_ASSIGNMENT_
Please retype the data in full and exactly; the pictures are not part of the copy.

_RECORDS SHOWN_

◆ ◆ ◆ ◆ ◆ ◆ ◆

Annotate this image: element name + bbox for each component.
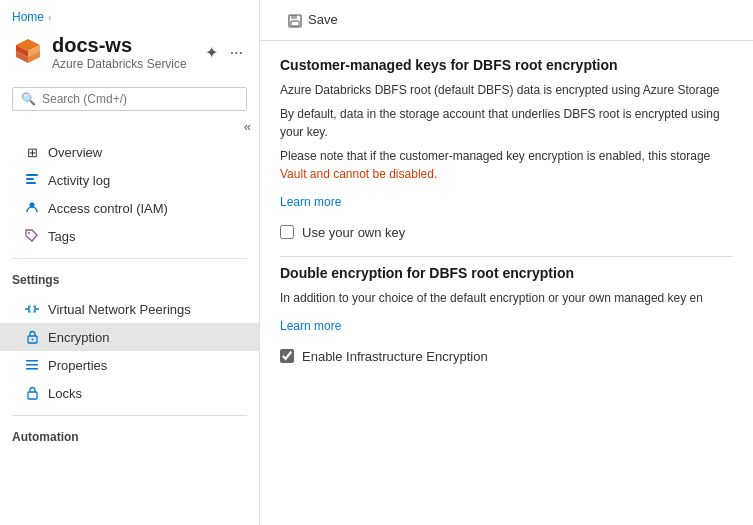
iam-icon [24, 200, 40, 216]
sidebar-item-encryption-label: Encryption [48, 330, 109, 345]
locks-icon [24, 385, 40, 401]
main-content: Save Customer-managed keys for DBFS root… [260, 0, 753, 525]
sidebar-item-encryption[interactable]: Encryption [0, 323, 259, 351]
breadcrumb-sep: › [48, 12, 51, 23]
databricks-icon [12, 37, 44, 69]
collapse-button[interactable]: « [244, 119, 251, 134]
sidebar-item-overview-label: Overview [48, 145, 102, 160]
search-input[interactable] [42, 92, 238, 106]
save-icon [288, 12, 304, 28]
sidebar-header: Home › docs-ws Azure Databricks Service [0, 0, 259, 79]
sidebar-item-locks-label: Locks [48, 386, 82, 401]
section-separator [280, 256, 733, 257]
sidebar-item-activity-log-label: Activity log [48, 173, 110, 188]
search-icon: 🔍 [21, 92, 36, 106]
section2-learn-more[interactable]: Learn more [280, 319, 341, 333]
svg-rect-23 [291, 21, 299, 26]
svg-rect-14 [33, 310, 36, 313]
svg-rect-13 [28, 310, 31, 313]
section2-desc1-text: In addition to your choice of the defaul… [280, 291, 703, 305]
more-button[interactable]: ··· [226, 42, 247, 64]
svg-rect-17 [26, 360, 38, 362]
enable-infra-encrypt-label[interactable]: Enable Infrastructure Encryption [302, 349, 488, 364]
svg-rect-20 [28, 392, 37, 399]
section2-title: Double encryption for DBFS root encrypti… [280, 265, 733, 281]
section-customer-managed: Customer-managed keys for DBFS root encr… [280, 57, 733, 240]
sidebar-item-iam[interactable]: Access control (IAM) [0, 194, 259, 222]
settings-section-label: Settings [0, 263, 259, 291]
section1-desc3: Please note that if the customer-managed… [280, 147, 733, 183]
section1-desc3-orange: Vault and cannot be disabled. [280, 167, 437, 181]
section1-title: Customer-managed keys for DBFS root encr… [280, 57, 733, 73]
section1-desc2: By default, data in the storage account … [280, 105, 733, 141]
section1-checkbox-row: Use your own key [280, 225, 733, 240]
automation-section-label: Automation [0, 420, 259, 448]
section-double-encryption: Double encryption for DBFS root encrypti… [280, 265, 733, 364]
sidebar-item-properties-label: Properties [48, 358, 107, 373]
section1-desc3-normal: Please note that if the customer-managed… [280, 149, 710, 163]
tags-icon [24, 228, 40, 244]
collapse-icon: « [244, 119, 251, 134]
breadcrumb-home[interactable]: Home [12, 10, 44, 24]
nav-section-main: ⊞ Overview Activity log Access control (… [0, 134, 259, 254]
svg-rect-11 [28, 305, 31, 308]
sidebar-item-iam-label: Access control (IAM) [48, 201, 168, 216]
resource-name: docs-ws [52, 34, 187, 57]
toolbar: Save [260, 0, 753, 41]
sidebar-item-tags-label: Tags [48, 229, 75, 244]
sidebar-item-vnet[interactable]: Virtual Network Peerings [0, 295, 259, 323]
activity-log-icon [24, 172, 40, 188]
section1-desc1-text: Azure Databricks DBFS root (default DBFS… [280, 83, 720, 97]
svg-rect-6 [26, 174, 38, 176]
resource-actions: ✦ ··· [201, 41, 247, 64]
sidebar: Home › docs-ws Azure Databricks Service [0, 0, 260, 525]
section2-desc1: In addition to your choice of the defaul… [280, 289, 733, 307]
enable-infra-encrypt-checkbox[interactable] [280, 349, 294, 363]
section2-checkbox-row: Enable Infrastructure Encryption [280, 349, 733, 364]
sidebar-item-tags[interactable]: Tags [0, 222, 259, 250]
ellipsis-icon: ··· [230, 44, 243, 61]
svg-rect-19 [26, 368, 38, 370]
resource-info: docs-ws Azure Databricks Service [52, 34, 187, 71]
pin-button[interactable]: ✦ [201, 41, 222, 64]
svg-rect-22 [291, 15, 297, 19]
resource-subtitle: Azure Databricks Service [52, 57, 187, 71]
use-own-key-checkbox[interactable] [280, 225, 294, 239]
save-button[interactable]: Save [280, 8, 346, 32]
sidebar-item-vnet-label: Virtual Network Peerings [48, 302, 191, 317]
properties-icon [24, 357, 40, 373]
vnet-icon [24, 301, 40, 317]
svg-rect-18 [26, 364, 38, 366]
svg-point-10 [28, 232, 30, 234]
svg-point-16 [31, 339, 33, 341]
sidebar-item-overview[interactable]: ⊞ Overview [0, 138, 259, 166]
nav-section-settings: Virtual Network Peerings Encryption Prop… [0, 291, 259, 411]
section1-desc2-text: By default, data in the storage account … [280, 107, 720, 139]
content-area: Customer-managed keys for DBFS root encr… [260, 41, 753, 525]
svg-rect-8 [26, 182, 36, 184]
sidebar-item-locks[interactable]: Locks [0, 379, 259, 407]
divider-2 [12, 415, 247, 416]
save-label: Save [308, 12, 338, 27]
use-own-key-label[interactable]: Use your own key [302, 225, 405, 240]
svg-rect-12 [33, 305, 36, 308]
encryption-icon [24, 329, 40, 345]
sidebar-item-properties[interactable]: Properties [0, 351, 259, 379]
overview-icon: ⊞ [24, 144, 40, 160]
pin-icon: ✦ [205, 44, 218, 61]
divider-1 [12, 258, 247, 259]
section1-desc1: Azure Databricks DBFS root (default DBFS… [280, 81, 733, 99]
search-box[interactable]: 🔍 [12, 87, 247, 111]
sidebar-item-activity-log[interactable]: Activity log [0, 166, 259, 194]
breadcrumb: Home › [12, 10, 247, 24]
svg-rect-7 [26, 178, 34, 180]
section1-learn-more[interactable]: Learn more [280, 195, 341, 209]
resource-row: docs-ws Azure Databricks Service ✦ ··· [12, 34, 247, 71]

◆ ◆ ◆ ◆ ◆ ◆ ◆

_WRITTEN RESPONSE_
Annotate this image: element name + bbox for each component.
iam-icon [24, 200, 40, 216]
sidebar-item-encryption-label: Encryption [48, 330, 109, 345]
locks-icon [24, 385, 40, 401]
main-content: Save Customer-managed keys for DBFS root… [260, 0, 753, 525]
sidebar-item-encryption[interactable]: Encryption [0, 323, 259, 351]
breadcrumb-sep: › [48, 12, 51, 23]
databricks-icon [12, 37, 44, 69]
collapse-button[interactable]: « [244, 119, 251, 134]
sidebar-item-overview-label: Overview [48, 145, 102, 160]
search-input[interactable] [42, 92, 238, 106]
save-icon [288, 12, 304, 28]
sidebar-header: Home › docs-ws Azure Databricks Service [0, 0, 259, 79]
sidebar-item-locks-label: Locks [48, 386, 82, 401]
section-separator [280, 256, 733, 257]
sidebar-item-activity-log-label: Activity log [48, 173, 110, 188]
search-icon: 🔍 [21, 92, 36, 106]
section2-learn-more[interactable]: Learn more [280, 319, 341, 333]
svg-rect-23 [291, 21, 299, 26]
svg-rect-14 [33, 310, 36, 313]
svg-rect-13 [28, 310, 31, 313]
section2-desc1-text: In addition to your choice of the defaul… [280, 291, 703, 305]
more-button[interactable]: ··· [226, 42, 247, 64]
svg-rect-17 [26, 360, 38, 362]
enable-infra-encrypt-label[interactable]: Enable Infrastructure Encryption [302, 349, 488, 364]
svg-rect-20 [28, 392, 37, 399]
section2-title: Double encryption for DBFS root encrypti… [280, 265, 733, 281]
section-customer-managed: Customer-managed keys for DBFS root encr… [280, 57, 733, 240]
sidebar-item-iam[interactable]: Access control (IAM) [0, 194, 259, 222]
settings-section-label: Settings [0, 263, 259, 291]
section1-desc3: Please note that if the customer-managed… [280, 147, 733, 183]
section1-desc3-orange: Vault and cannot be disabled. [280, 167, 437, 181]
section1-title: Customer-managed keys for DBFS root encr… [280, 57, 733, 73]
section1-desc2: By default, data in the storage account … [280, 105, 733, 141]
section1-checkbox-row: Use your own key [280, 225, 733, 240]
automation-section-label: Automation [0, 420, 259, 448]
section-double-encryption: Double encryption for DBFS root encrypti… [280, 265, 733, 364]
sidebar-item-properties-label: Properties [48, 358, 107, 373]
section1-desc3-normal: Please note that if the customer-managed… [280, 149, 710, 163]
tags-icon [24, 228, 40, 244]
collapse-icon: « [244, 119, 251, 134]
breadcrumb-home[interactable]: Home [12, 10, 44, 24]
nav-section-main: ⊞ Overview Activity log Access control (… [0, 134, 259, 254]
svg-rect-11 [28, 305, 31, 308]
sidebar-item-iam-label: Access control (IAM) [48, 201, 168, 216]
resource-name: docs-ws [52, 34, 187, 57]
toolbar: Save [260, 0, 753, 41]
sidebar-item-tags-label: Tags [48, 229, 75, 244]
sidebar-item-vnet[interactable]: Virtual Network Peerings [0, 295, 259, 323]
activity-log-icon [24, 172, 40, 188]
section1-desc1-text: Azure Databricks DBFS root (default DBFS… [280, 83, 720, 97]
svg-rect-6 [26, 174, 38, 176]
resource-actions: ✦ ··· [201, 41, 247, 64]
sidebar: Home › docs-ws Azure Databricks Service [0, 0, 260, 525]
section2-desc1: In addition to your choice of the defaul… [280, 289, 733, 307]
enable-infra-encrypt-checkbox[interactable] [280, 349, 294, 363]
section2-checkbox-row: Enable Infrastructure Encryption [280, 349, 733, 364]
sidebar-item-tags[interactable]: Tags [0, 222, 259, 250]
ellipsis-icon: ··· [230, 44, 243, 61]
svg-rect-19 [26, 368, 38, 370]
resource-info: docs-ws Azure Databricks Service [52, 34, 187, 71]
pin-button[interactable]: ✦ [201, 41, 222, 64]
svg-rect-22 [291, 15, 297, 19]
resource-subtitle: Azure Databricks Service [52, 57, 187, 71]
use-own-key-checkbox[interactable] [280, 225, 294, 239]
save-button[interactable]: Save [280, 8, 346, 32]
sidebar-item-vnet-label: Virtual Network Peerings [48, 302, 191, 317]
properties-icon [24, 357, 40, 373]
vnet-icon [24, 301, 40, 317]
svg-rect-18 [26, 364, 38, 366]
svg-point-10 [28, 232, 30, 234]
svg-point-16 [31, 339, 33, 341]
sidebar-item-overview[interactable]: ⊞ Overview [0, 138, 259, 166]
nav-section-settings: Virtual Network Peerings Encryption Prop… [0, 291, 259, 411]
section1-desc2-text: By default, data in the storage account … [280, 107, 720, 139]
content-area: Customer-managed keys for DBFS root encr… [260, 41, 753, 525]
svg-rect-8 [26, 182, 36, 184]
sidebar-item-locks[interactable]: Locks [0, 379, 259, 407]
divider-2 [12, 415, 247, 416]
save-label: Save [308, 12, 338, 27]
use-own-key-label[interactable]: Use your own key [302, 225, 405, 240]
svg-rect-12 [33, 305, 36, 308]
encryption-icon [24, 329, 40, 345]
sidebar-item-properties[interactable]: Properties [0, 351, 259, 379]
overview-icon: ⊞ [24, 144, 40, 160]
pin-icon: ✦ [205, 44, 218, 61]
divider-1 [12, 258, 247, 259]
section1-desc1: Azure Databricks DBFS root (default DBFS… [280, 81, 733, 99]
search-box[interactable]: 🔍 [12, 87, 247, 111]
sidebar-item-activity-log[interactable]: Activity log [0, 166, 259, 194]
breadcrumb: Home › [12, 10, 247, 24]
svg-rect-7 [26, 178, 34, 180]
section1-learn-more[interactable]: Learn more [280, 195, 341, 209]
resource-row: docs-ws Azure Databricks Service ✦ ··· [12, 34, 247, 71]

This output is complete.